The SignalFx Metricproxy lets you aggregate metrics and send them to SignalFx. It is a multilingual datapoint demultiplexer that can accept time series data from the carbon (Graphite), collectd or SignalFx protocols and emit those datapoints to a series of servers using the carbon, collectd or SignalFx protocols. We recommend placing the proxy either on the same server as another existing metrics aggregator or on a central server that is already receiving datapoints, such as Graphite's carbon database.
$ curl -s \
https://raw.githubusercontent.com/signalfx/metricproxy/master/install.sh\
| sudo sh
# Config at /etc/sfdbconfig.conf
# Binary at /opt/sfproxy/bin/metricproxy
# Logs at /var/log/sfproxy
# PID file at /var/run/metricproxy.pid
Additional Steps are required to install the metricproxy on Ubuntu machines because the golang package in Ubuntu is not up to date.
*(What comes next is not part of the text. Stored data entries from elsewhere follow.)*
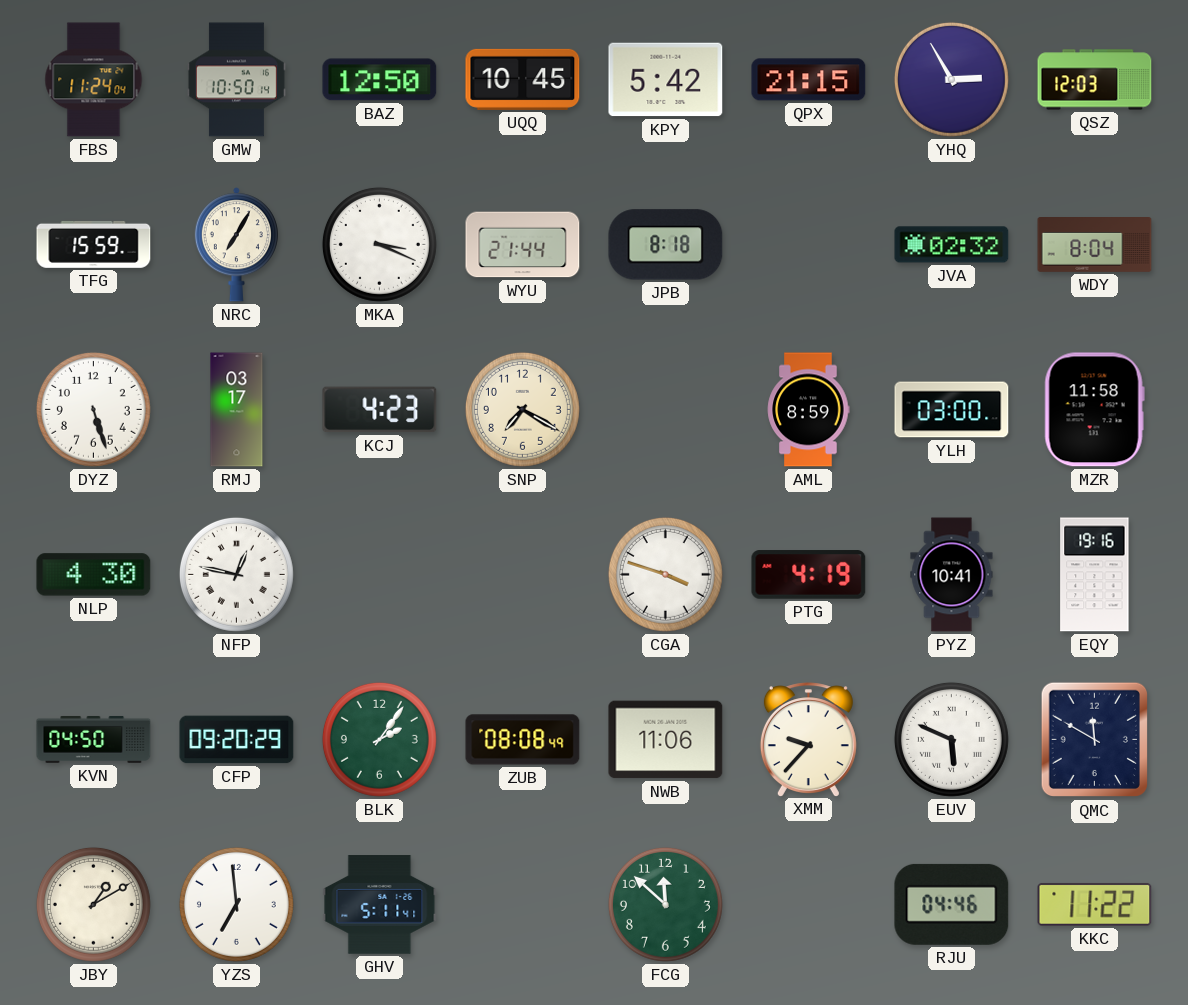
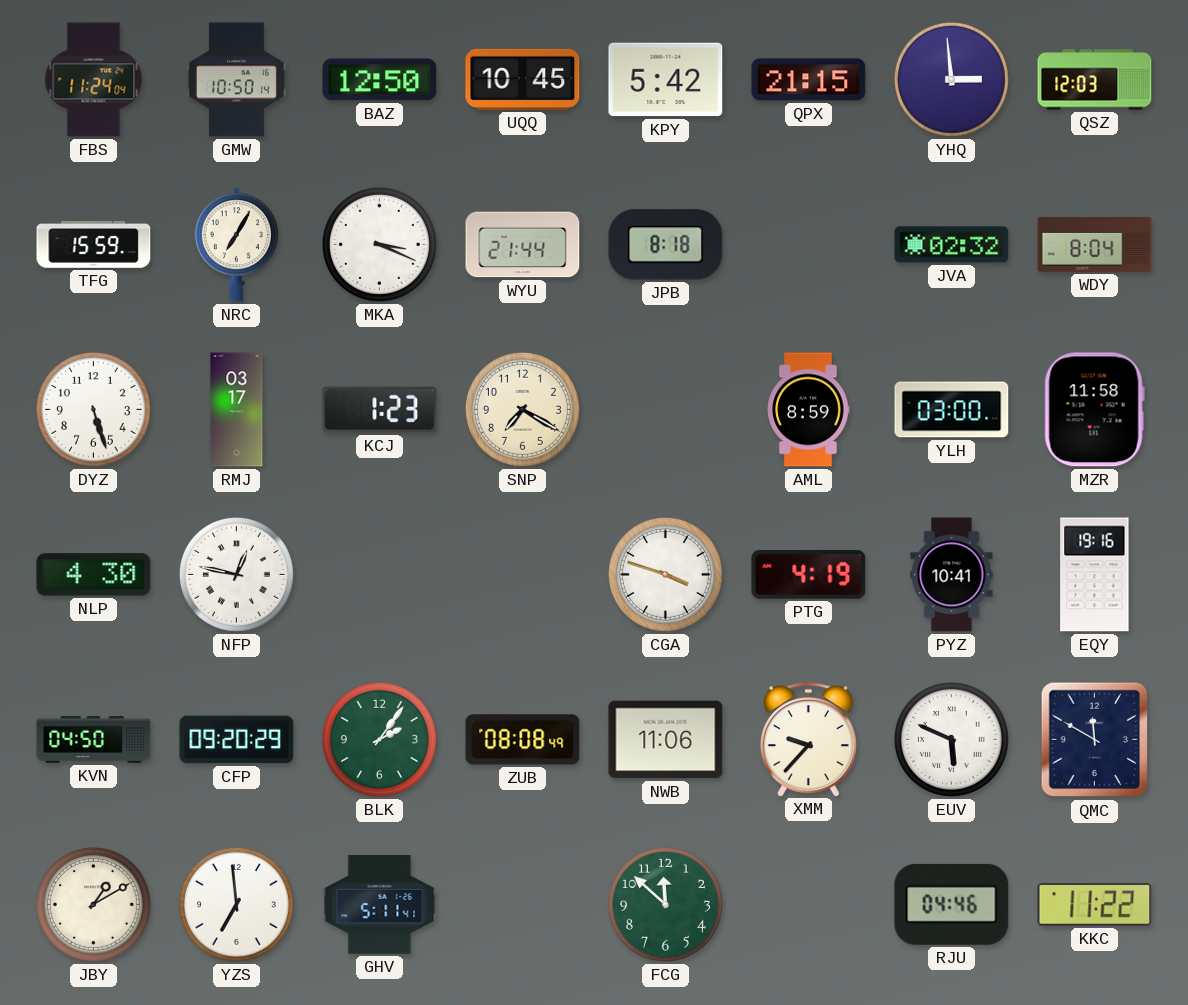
YHQ: 2:55 -> 2:59
KCJ: 4:23 -> 1:23
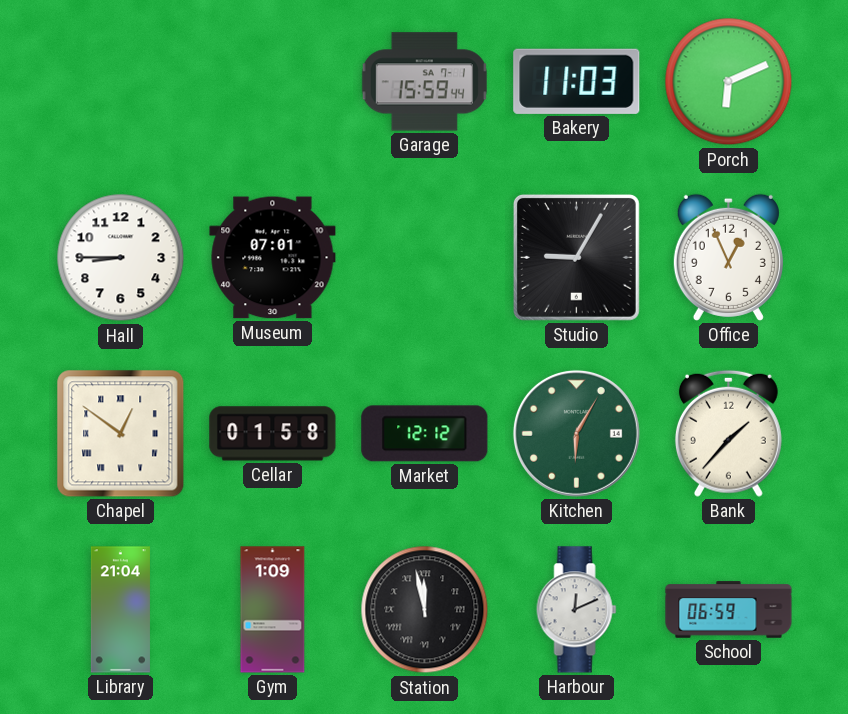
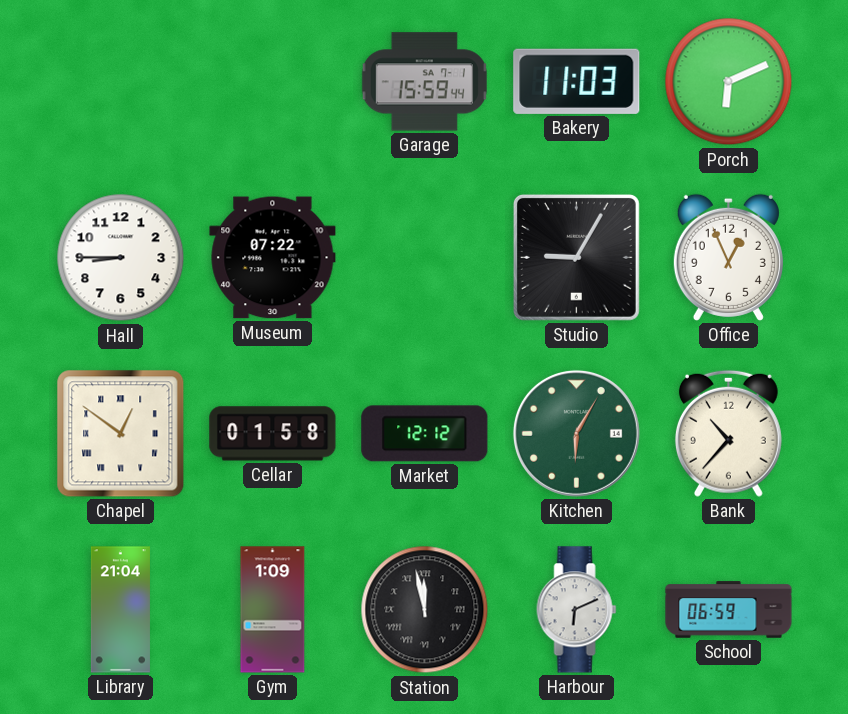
Museum: 07:01 -> 07:22
Bank: 1:37 -> 10:37
Harbour: 12:11 -> 6:11
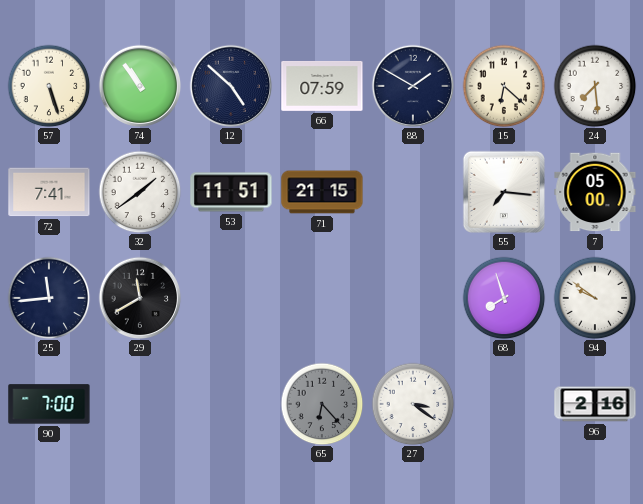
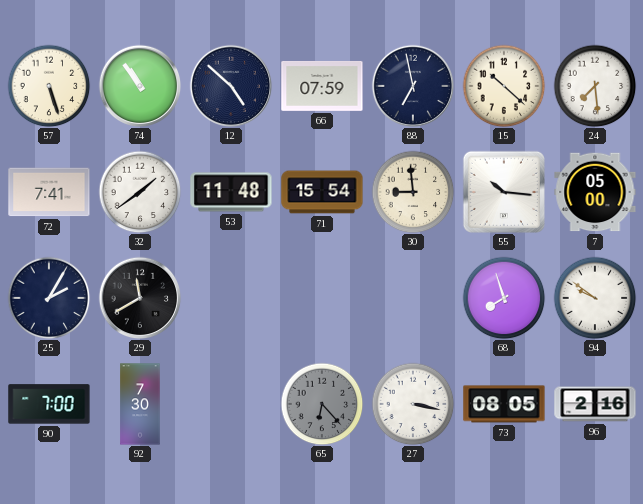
88: 1:50 -> 6:58
15: 6:22 -> 10:22
53: 11:51 -> 11:48
71: 21:15 -> 15:54
30: none -> 8:59
55: 7:16 -> 10:16
25: 11:44 -> 2:05
92: none -> 7:30
27: 3:21 -> 3:17
73: none -> 08:05
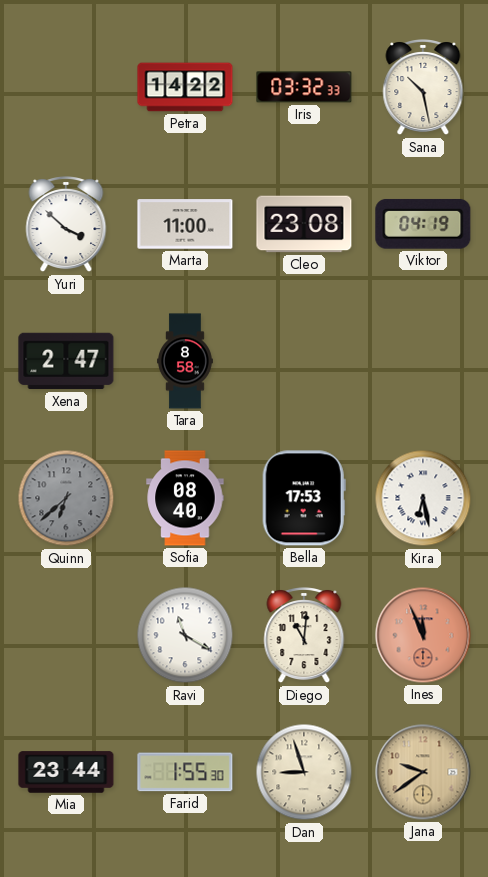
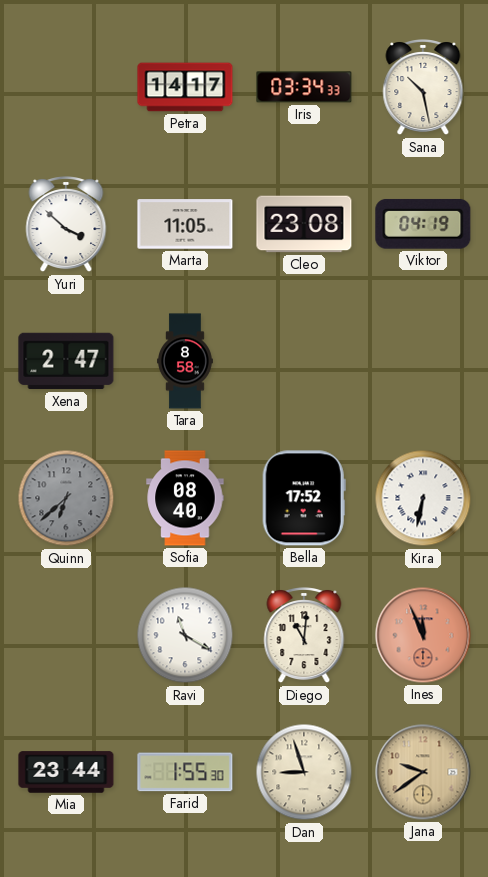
Petra: 14:22 -> 14:17
Iris: 03:32 -> 03:34
Marta: 11:00 -> 11:05
Bella: 17:53 -> 17:52
Kira: 6:28 -> 6:32
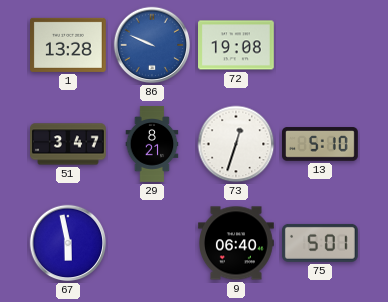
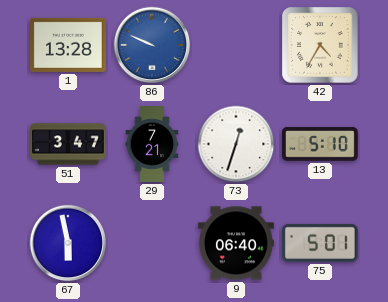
72: 19:08 -> none
42: none -> 4:35
29: 8:21 -> 7:21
The following steps to update the golang package on Ubuntu must be executed before running the install script.
sudo add-apt-repository ppa:gophers/archive
sudo apt-get update
sudo apt-get install golang-1.11.1
If /usr/bin/go does NOT exist then create a symbolic link
sudo ln /usr/lib/go-1.11.1/bin/go /usr/bin/go
Or if /usr/bin/go does exist, then overwrite the older binary
sudo cp /usr/lib/go-1.11.1/bin/go /usr/bin/go
/etc/init.d/metricproxy start
/etc/init.d/metricproxy stop
cd /var/log/sfproxy
tail -F *
We are currently running 118,358 DPS (7,080,000 DPM) on a c3.2xlarge with 70% idle CPU (the metric to watch). I would recommend a server comparable to a c3.2xlarge for safety if running around 7 million DPM and a c3.xlarge for around 2-3M DPM. One can start with a server comparable to a c3.xlarge and monitor idle CPU to see if this should be increased to a c3.2xlarge comparable server.
The go http code supports the use of an http proxy through the environment
variable HTTP_PROXY="http://proxyhost:proxyport"
. With this the metricproxy
will proxy all http connections through that host and port. This can be put
into the start script, or as part of the environment sent into the container
if using a container solution like maestro.
You only need to read this if you want to develop the proxy or understand the proxy's code.
The proxy is divided into two main components: forwarder and listener. The forwarder and listener are glued together by the demultiplexer.
When a listener receives a datapoint, it converts the datapoint into a basic datapoint type. This core datapoint type is then sent to the multiplexer that will send a pointer to that datapoint to each forwarder.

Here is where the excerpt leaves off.